Stat 204: Sampling

Overview

This course is about sampling methods. Sampling is often the source of our data. Gathering it well is important to get reliable answers. Gathering poorly makes good answers nearly impossible. The course announcement lists the topics for this course. It includes both classical survey sampling methods as well as some more modern things.

Goals

  1. Learn basic strategies and their consequences for sampling from finite populations.
  2. Learn about methods on the frontier of sampling; it goes way beyond surveys.
  3. Actually do a sampling project.

Classes

Herrin Hall, T-185
Monday and Wednesday 1:30 to 2:50

Instructor

Art Owen
Sequoia Hall 130
My userid is owenpelican on stanfordpelican.edu (remember to remove the waterfowl)
Office: Tuesday 11:00

TAs


Notes and texts

The class text is "Sampling", third edition by Steven K. Thompson.

Midterm

There will be a midterm in class on April 27. This midterm is closed book and closed to notes too.
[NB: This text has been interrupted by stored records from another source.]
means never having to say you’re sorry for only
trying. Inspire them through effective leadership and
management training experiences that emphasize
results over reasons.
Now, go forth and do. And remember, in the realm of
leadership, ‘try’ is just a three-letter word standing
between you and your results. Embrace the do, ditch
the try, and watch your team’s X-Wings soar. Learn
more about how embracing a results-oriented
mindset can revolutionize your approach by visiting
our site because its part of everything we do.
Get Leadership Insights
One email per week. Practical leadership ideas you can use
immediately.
Just you and your blue book and a pen or pencil. The midterm will count 30%. There is no final.

Problems

They will go in this coursework page. Sign in with your sunet ID.
Some R data sets
Students are expected to use R to do the problem sets.

Links

Links to related/interesting material will go here.
Be sure to give Axess a working email address:
I expect to send a small number of important emails about problem sets and the homework there. Most other announcements will be made in class. If you email me about the class, be sure to have stat 204 in your subject line. Otherwise, your email won't show when I search for course related emails.
Late penalties apply:
We will count days late on each problem set. Each day late is penalized by 10% of the homework value. Homework more than 3 days late will ordinarily get 0. If you're travelling, you can email a pdf file. For sickness, interviews and other events, up to 3 late days total are forgiven at the end of the quarter. (Work late enough to get zero does not get redeemed though.)